● **WHAT YOU SHOULD DO**
Only the lines holding "social" are wanted. Copy every one from the records below.

● **SUPPLIED RECORDS**
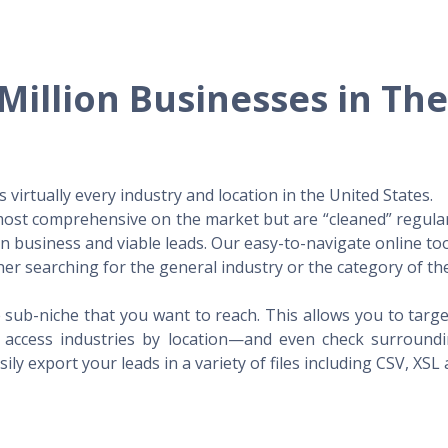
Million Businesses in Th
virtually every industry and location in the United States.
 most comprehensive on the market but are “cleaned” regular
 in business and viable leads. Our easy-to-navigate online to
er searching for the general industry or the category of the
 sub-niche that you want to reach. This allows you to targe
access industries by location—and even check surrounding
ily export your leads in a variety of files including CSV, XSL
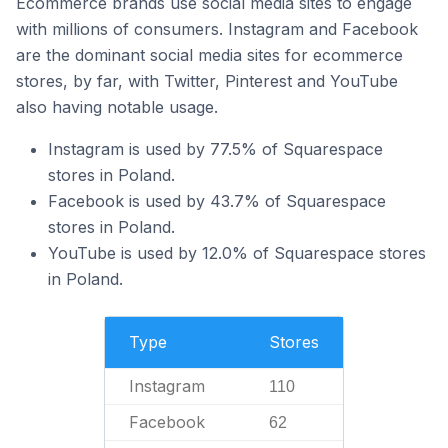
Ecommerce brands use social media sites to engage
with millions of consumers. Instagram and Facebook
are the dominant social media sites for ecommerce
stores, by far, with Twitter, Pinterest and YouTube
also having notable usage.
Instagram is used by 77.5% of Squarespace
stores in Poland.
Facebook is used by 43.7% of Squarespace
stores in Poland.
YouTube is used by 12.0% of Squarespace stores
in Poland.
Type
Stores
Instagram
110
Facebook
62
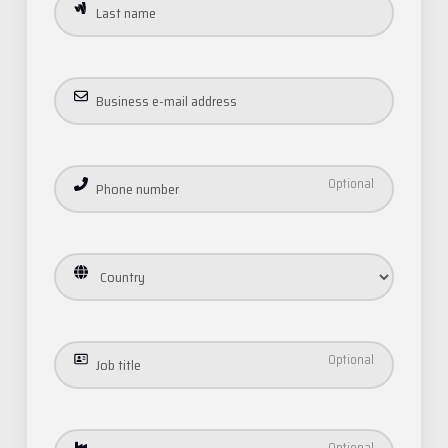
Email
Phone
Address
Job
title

● **ANSWER TO THE PROBLEM**
Ecommerce brands use social media sites to engage
are the dominant social media sites for ecommerce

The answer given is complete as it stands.